Uitspraak
RECHTBANK ROTTERDAM
1.Het verloop van de procedure
2.De vaststaande feiten
3.Het geschil
4.De beoordeling
5.De beslissing
:
Rechtbank Rotterdam
In deze zaak heeft de kantonrechter te Dordrecht op 22 februari 2018 uitspraak gedaan in een kort geding tussen een werknemer, aangeduid als '[eiser]', en zijn werkgever, Flexcraft SSC B.V. De werknemer vorderde schorsing van het concurrentie- en relatiebeding dat in zijn arbeidsovereenkomst was opgenomen. Hij stelde dat deze bedingen onbillijk waren en dat hij door de bedingen in zijn belangen werd geschaad. De werknemer had zijn arbeidsovereenkomst opgezegd en wilde bij een concurrent, Multimax B.V., aan de slag. Flexcraft voerde verweer en stelde dat zij een gerechtvaardigd belang had bij het handhaven van de bedingen, gezien de vertrouwelijke informatie waar de werknemer toegang toe had.

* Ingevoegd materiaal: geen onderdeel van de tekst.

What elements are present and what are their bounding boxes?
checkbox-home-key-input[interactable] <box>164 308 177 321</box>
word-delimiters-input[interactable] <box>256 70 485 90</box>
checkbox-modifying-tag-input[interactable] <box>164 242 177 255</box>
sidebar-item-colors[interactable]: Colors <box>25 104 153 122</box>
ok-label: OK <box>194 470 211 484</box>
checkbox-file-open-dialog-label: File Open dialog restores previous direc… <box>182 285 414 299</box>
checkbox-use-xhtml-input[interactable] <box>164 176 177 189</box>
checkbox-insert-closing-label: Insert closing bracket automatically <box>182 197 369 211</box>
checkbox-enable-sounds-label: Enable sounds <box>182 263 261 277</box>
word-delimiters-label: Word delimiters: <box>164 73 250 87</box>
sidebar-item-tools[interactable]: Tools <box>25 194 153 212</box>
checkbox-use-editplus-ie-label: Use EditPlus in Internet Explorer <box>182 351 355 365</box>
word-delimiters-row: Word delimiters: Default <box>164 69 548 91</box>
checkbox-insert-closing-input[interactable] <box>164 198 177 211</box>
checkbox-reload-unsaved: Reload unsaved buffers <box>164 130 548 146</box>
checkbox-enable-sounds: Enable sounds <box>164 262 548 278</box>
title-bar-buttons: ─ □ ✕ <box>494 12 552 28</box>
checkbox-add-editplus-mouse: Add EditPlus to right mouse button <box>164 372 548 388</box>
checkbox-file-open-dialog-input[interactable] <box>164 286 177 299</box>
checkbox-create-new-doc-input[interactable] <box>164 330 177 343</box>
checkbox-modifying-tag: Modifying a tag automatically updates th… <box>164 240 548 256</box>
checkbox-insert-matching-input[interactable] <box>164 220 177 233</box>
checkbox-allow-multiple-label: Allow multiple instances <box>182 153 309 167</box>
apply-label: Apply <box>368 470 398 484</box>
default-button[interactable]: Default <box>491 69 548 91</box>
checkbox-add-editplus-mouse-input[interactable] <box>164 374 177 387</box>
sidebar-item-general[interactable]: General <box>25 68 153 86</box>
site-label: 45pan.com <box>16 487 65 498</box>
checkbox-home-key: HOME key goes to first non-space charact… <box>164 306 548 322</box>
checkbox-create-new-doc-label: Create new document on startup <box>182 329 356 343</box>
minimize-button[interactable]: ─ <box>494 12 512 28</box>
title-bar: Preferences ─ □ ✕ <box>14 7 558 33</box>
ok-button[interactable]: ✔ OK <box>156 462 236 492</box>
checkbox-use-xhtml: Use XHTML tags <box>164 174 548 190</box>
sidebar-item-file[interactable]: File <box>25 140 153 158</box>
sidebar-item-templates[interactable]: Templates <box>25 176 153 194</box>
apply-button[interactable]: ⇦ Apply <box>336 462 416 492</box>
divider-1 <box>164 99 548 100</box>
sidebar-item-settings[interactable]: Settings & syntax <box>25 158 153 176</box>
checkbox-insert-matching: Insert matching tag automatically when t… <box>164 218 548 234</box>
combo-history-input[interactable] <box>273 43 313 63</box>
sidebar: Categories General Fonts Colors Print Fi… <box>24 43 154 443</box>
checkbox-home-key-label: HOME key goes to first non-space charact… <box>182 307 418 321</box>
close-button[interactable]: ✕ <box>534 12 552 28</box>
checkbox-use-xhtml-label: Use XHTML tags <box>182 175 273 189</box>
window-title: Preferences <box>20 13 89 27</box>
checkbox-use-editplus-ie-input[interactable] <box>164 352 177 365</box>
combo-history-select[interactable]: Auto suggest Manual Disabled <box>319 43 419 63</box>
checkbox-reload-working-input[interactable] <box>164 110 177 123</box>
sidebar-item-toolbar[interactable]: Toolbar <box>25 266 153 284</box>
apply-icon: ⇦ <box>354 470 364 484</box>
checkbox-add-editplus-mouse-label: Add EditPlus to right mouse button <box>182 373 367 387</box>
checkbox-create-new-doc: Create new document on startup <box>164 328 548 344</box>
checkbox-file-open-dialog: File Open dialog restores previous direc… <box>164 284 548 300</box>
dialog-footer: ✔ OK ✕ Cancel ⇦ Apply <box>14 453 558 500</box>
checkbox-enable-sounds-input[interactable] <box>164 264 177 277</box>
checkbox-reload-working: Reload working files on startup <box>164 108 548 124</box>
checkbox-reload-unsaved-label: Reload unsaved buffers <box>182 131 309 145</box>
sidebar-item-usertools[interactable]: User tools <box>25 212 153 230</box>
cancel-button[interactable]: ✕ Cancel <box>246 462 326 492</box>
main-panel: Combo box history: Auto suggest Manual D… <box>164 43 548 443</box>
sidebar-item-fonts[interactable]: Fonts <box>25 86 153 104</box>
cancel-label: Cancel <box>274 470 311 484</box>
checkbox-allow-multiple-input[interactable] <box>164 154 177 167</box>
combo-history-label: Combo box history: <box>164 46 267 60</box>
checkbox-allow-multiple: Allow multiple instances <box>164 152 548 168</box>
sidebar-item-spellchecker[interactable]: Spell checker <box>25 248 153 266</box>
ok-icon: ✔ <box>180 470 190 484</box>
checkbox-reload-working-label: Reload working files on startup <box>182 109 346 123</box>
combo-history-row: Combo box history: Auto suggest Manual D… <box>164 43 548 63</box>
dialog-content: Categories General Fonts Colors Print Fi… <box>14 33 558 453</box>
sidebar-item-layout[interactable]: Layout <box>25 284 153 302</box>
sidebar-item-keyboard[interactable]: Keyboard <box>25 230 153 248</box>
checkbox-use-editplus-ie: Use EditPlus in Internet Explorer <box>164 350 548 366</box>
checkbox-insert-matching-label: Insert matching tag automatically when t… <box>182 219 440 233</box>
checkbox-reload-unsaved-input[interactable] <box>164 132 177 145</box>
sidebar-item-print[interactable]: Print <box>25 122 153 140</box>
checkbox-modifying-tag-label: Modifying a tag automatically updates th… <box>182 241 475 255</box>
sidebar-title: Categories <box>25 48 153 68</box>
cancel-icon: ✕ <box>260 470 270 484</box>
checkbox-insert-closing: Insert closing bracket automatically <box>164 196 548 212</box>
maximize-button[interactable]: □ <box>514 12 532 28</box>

De rechter oordeelde dat de werknemer een spoedeisend belang had bij zijn verzoek, maar dat de belangenafweging in het voordeel van Flexcraft uitviel. De rechter concludeerde dat het belang van de werkgever bij het handhaven van de bedingen zwaarder woog dan het belang van de werknemer bij vernietiging ervan. De vordering van de werknemer werd dan ook afgewezen. In reconventie vorderde Flexcraft naleving van de bedingen, maar ook deze vordering werd afgewezen. De proceskosten werden toegewezen aan Flexcraft, waarbij de kosten voor de werknemer op € 400,00 werden vastgesteld.